O Palácio da Bolsa resultou da adaptação do velho Convento de S. Francisco, que, em 1841 o Governo de Ávila cedeu ao "Corpo de Comércio da Cidade do Porto" para aí se instalar a Bolsa e o Tribunal de Comércio, e daí a instalação da Associação Comercial do Porto (fundada em 1834 com o nome de Associação Mercantil Portuense).
O Palácio da Bolsa
Do projecto encarregou
- se J. Costa Lima, professor na Academia, tendo as obras sido iniciadas em
1842 (o Salão Árabe é de 1862, o Páteo das Nações projectado em 1880/82,
inaugurado em 1891 e dado por concluído em 1910).
No estilo Neo Clássico
de influência Paladiana, apresenta ao centro da fachada, uma "loggia"

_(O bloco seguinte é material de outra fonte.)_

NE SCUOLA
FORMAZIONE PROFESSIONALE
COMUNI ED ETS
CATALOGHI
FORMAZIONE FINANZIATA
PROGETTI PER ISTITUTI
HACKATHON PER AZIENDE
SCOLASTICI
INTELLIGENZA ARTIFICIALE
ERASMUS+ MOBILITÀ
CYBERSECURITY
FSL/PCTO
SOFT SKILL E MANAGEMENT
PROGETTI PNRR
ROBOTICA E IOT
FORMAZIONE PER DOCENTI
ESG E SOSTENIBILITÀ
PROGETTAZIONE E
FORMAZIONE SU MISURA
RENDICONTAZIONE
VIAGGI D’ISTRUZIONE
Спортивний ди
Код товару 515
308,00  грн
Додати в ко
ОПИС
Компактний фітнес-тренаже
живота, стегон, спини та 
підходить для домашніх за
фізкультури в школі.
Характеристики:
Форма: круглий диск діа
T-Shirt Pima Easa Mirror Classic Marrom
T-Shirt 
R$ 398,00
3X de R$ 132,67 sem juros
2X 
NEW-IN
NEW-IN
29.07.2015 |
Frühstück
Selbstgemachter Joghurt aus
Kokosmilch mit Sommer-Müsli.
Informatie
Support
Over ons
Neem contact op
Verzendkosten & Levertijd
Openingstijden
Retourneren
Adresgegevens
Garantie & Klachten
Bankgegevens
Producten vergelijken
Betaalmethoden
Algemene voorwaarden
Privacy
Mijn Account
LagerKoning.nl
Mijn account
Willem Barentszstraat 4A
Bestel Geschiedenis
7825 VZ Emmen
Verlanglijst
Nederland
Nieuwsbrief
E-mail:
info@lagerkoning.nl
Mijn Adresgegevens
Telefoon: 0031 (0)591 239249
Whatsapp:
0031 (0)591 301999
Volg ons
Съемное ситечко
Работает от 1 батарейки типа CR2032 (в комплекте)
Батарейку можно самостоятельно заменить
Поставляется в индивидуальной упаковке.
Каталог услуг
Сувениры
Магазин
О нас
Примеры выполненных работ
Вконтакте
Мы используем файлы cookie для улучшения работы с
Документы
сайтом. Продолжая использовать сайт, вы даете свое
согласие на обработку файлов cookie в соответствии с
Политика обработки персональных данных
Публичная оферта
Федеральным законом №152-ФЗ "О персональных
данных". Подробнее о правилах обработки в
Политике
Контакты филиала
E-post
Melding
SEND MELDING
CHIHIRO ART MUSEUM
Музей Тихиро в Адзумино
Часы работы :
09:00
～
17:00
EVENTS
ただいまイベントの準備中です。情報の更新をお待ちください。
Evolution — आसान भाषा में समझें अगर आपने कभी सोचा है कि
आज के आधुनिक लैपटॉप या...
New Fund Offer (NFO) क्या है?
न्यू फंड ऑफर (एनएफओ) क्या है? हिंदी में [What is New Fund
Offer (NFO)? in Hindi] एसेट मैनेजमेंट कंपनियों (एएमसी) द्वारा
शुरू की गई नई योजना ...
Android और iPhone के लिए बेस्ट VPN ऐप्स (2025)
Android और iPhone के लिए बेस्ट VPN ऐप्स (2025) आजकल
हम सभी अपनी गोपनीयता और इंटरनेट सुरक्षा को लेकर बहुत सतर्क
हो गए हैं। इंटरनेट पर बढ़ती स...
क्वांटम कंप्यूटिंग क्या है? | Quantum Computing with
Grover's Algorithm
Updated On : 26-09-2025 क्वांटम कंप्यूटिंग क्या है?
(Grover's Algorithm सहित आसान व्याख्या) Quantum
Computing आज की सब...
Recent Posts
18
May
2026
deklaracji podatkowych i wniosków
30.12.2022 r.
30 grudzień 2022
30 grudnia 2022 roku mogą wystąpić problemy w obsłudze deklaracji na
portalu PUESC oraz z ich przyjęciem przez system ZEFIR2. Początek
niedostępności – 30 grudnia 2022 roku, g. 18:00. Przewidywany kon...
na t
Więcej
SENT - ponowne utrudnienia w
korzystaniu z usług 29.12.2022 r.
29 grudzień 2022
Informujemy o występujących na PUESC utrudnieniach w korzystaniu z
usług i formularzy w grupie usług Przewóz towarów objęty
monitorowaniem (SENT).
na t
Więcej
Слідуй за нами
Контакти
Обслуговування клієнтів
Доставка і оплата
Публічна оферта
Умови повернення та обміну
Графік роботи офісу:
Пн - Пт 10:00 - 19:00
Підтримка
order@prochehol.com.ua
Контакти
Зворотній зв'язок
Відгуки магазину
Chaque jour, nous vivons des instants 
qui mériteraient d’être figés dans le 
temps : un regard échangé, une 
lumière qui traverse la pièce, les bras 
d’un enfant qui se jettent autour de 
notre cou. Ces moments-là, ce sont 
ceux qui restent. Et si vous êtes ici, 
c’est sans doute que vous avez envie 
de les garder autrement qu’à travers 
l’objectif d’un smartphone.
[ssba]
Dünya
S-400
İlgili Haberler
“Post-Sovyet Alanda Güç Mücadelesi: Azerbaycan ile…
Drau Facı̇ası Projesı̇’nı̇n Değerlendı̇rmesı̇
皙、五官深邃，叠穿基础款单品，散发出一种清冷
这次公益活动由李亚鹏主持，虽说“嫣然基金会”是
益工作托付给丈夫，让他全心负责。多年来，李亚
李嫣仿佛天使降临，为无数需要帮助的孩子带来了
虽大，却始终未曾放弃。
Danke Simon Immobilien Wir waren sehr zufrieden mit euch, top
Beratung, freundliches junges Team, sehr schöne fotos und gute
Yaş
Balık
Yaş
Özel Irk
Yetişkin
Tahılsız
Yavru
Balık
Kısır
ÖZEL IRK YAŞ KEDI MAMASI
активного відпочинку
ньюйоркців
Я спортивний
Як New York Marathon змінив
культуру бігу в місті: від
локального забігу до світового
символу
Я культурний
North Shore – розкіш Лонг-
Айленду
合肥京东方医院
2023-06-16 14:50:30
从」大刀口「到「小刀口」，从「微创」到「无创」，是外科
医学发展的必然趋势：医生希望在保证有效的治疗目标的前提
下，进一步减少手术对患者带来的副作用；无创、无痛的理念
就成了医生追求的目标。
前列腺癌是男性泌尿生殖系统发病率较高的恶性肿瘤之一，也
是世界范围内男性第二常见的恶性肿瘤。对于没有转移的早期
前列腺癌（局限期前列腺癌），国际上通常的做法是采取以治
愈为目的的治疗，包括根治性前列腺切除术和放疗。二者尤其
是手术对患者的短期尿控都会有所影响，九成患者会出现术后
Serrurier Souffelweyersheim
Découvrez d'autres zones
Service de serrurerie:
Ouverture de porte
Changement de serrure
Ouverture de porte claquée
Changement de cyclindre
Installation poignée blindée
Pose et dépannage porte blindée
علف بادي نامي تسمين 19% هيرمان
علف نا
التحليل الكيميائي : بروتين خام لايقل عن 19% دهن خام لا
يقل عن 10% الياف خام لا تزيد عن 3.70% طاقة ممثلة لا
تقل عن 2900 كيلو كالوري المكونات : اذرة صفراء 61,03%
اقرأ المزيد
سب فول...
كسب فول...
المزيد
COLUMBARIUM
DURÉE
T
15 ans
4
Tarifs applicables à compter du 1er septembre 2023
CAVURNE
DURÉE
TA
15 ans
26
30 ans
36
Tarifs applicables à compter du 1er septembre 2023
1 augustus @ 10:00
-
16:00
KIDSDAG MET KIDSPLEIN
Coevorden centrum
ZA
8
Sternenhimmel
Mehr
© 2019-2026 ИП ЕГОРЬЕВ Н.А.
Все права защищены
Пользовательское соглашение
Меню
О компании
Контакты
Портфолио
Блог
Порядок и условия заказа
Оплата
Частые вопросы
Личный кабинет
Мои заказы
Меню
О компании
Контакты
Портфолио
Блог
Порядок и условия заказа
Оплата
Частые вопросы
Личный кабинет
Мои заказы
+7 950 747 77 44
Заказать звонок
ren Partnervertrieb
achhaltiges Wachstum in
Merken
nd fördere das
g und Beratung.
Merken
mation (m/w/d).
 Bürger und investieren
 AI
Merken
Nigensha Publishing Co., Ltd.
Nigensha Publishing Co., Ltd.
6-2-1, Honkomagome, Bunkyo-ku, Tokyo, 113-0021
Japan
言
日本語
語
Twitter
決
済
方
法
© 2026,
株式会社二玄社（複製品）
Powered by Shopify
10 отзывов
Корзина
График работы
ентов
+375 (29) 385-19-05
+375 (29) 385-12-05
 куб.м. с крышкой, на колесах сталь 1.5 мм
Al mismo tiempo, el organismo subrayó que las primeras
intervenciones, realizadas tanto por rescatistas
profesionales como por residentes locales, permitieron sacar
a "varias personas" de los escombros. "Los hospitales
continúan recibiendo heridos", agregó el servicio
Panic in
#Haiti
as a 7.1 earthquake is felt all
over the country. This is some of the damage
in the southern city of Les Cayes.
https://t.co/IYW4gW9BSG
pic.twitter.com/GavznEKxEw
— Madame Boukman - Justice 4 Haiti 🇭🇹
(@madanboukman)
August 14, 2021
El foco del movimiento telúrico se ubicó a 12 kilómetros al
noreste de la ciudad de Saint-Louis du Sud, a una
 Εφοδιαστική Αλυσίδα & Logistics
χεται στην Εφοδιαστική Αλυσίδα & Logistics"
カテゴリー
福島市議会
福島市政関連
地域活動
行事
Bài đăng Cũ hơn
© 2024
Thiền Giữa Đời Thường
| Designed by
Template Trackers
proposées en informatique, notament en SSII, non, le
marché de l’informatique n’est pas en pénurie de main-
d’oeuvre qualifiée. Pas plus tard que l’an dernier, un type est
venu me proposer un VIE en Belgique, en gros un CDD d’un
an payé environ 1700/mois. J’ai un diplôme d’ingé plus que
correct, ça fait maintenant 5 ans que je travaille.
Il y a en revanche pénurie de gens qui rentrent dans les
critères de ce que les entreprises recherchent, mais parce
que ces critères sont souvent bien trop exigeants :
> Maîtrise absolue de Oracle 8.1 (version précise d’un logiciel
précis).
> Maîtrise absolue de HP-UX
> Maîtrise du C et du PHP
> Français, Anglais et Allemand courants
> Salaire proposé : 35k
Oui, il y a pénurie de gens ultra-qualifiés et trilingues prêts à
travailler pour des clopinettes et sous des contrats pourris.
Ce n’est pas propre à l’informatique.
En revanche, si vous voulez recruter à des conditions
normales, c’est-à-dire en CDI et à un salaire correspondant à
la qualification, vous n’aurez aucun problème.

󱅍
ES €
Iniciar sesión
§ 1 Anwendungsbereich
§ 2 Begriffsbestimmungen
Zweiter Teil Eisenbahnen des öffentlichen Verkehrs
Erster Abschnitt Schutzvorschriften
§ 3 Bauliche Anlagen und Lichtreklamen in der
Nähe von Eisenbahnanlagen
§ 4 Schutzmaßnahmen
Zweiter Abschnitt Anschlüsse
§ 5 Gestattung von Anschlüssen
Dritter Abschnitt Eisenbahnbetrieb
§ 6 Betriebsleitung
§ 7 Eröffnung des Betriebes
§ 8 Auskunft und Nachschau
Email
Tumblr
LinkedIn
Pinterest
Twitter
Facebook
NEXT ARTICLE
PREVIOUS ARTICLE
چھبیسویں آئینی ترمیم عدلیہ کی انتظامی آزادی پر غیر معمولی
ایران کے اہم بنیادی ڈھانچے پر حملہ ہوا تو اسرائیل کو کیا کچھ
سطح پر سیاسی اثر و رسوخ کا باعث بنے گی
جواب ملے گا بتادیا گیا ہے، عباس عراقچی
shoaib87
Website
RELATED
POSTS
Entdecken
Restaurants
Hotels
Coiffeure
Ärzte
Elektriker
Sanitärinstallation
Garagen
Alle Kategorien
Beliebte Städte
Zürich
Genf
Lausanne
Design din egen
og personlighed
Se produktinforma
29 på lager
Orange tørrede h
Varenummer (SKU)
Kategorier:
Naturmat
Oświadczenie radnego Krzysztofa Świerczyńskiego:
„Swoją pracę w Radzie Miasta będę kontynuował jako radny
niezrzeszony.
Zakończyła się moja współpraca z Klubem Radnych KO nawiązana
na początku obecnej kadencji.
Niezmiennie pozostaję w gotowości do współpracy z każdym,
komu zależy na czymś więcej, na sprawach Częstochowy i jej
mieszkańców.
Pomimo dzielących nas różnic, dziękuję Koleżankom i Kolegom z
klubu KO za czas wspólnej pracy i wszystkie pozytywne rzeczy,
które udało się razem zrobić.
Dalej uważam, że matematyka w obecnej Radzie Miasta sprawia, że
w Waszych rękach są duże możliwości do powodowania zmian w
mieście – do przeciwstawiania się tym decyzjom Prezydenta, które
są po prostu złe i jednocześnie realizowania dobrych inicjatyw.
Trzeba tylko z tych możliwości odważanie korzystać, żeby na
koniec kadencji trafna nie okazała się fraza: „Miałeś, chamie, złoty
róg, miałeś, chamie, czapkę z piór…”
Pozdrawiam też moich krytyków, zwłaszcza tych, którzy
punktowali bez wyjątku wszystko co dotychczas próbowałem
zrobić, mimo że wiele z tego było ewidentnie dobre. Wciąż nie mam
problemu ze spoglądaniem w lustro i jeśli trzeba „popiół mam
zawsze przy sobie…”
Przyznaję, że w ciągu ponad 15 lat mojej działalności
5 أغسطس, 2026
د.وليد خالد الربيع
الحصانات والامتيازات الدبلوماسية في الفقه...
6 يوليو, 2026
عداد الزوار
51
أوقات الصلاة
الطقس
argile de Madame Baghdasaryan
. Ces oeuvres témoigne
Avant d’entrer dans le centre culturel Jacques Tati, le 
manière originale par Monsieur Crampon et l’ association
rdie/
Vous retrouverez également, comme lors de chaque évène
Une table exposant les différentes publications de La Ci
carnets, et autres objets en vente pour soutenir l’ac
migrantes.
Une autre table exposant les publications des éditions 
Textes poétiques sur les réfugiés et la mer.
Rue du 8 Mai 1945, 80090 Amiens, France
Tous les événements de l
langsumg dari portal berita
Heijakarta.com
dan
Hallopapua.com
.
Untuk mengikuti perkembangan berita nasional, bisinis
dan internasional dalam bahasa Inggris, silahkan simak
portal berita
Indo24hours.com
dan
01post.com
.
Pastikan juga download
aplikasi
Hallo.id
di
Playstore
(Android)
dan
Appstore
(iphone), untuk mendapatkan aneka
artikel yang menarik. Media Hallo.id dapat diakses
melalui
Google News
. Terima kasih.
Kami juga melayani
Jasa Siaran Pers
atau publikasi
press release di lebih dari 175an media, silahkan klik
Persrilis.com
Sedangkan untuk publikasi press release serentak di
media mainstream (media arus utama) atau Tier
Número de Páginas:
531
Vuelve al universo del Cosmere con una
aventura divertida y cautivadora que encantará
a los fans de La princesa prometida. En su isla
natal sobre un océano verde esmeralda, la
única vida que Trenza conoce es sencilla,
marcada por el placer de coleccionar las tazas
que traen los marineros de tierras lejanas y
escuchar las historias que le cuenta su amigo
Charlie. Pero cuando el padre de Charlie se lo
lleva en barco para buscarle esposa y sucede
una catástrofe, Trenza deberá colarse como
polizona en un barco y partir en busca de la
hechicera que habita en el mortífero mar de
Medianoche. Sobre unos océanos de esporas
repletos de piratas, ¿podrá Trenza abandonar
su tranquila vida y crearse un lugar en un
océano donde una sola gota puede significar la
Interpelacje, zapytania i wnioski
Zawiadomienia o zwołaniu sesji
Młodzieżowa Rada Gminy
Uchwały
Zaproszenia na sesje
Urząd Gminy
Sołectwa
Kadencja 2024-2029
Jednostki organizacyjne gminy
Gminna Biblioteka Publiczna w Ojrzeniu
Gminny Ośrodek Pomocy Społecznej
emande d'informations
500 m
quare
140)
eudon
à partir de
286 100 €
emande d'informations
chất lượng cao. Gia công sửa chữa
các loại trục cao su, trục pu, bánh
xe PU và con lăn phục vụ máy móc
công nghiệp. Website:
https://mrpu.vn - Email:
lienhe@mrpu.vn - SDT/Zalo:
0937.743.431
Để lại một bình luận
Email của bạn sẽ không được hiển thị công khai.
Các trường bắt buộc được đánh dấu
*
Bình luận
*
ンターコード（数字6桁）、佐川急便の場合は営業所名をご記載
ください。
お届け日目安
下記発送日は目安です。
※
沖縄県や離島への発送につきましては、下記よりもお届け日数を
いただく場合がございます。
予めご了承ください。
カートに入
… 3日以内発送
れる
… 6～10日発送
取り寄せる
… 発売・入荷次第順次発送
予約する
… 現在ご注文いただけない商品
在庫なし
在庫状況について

com quatro colunas que suportam um frontão preenchido por uma grinalda.
O Palácio da Bolsa
constituiu também o motivo e o pretexto para a organização do espaço e dos
arruamentos adjacentes, criando a praça do Infante, à época o centro das principais
actividades comerciais da cidade.
O barco a vapor
A
gravura também apresenta um vapor movido a rodas a caminho da barra do Douro.
fig. 4
– Pormenor da Vue de Porto. 1850.
Um barco a vapor surge numa outra
litografia da ponte Pênsil, desenhada por Louis Lebreton [1] onde significativamente entre vários barcos, destaca-se
em primeiro plano, um barco a vapor movido a rodas, contemporâneo da ponte.
A gravura de Lebreton
fig. 5 - Louis Lebreton (1818-1866), Porto. Vue du Ponte suspendu et d'une
partie de la ville. Porto. Vista da Ponte pênsil
e de parte da cidade. c. 1850. Paris. Lith. Becquet frères., Dépôt chez Bulia fr.es, r.
Tiquetonne, 16. Lisboa Manuel Costenha, rua
do Loreto, 58. Porto, Depozito de estampas de C. Steffanina, rua trás da Sé,
14.
Repare-se na representação da deslocação da água, do fumo da chaminé e da bandeira. [2]
O barco a vapor passa a fazer parte do Rosto da Cidade.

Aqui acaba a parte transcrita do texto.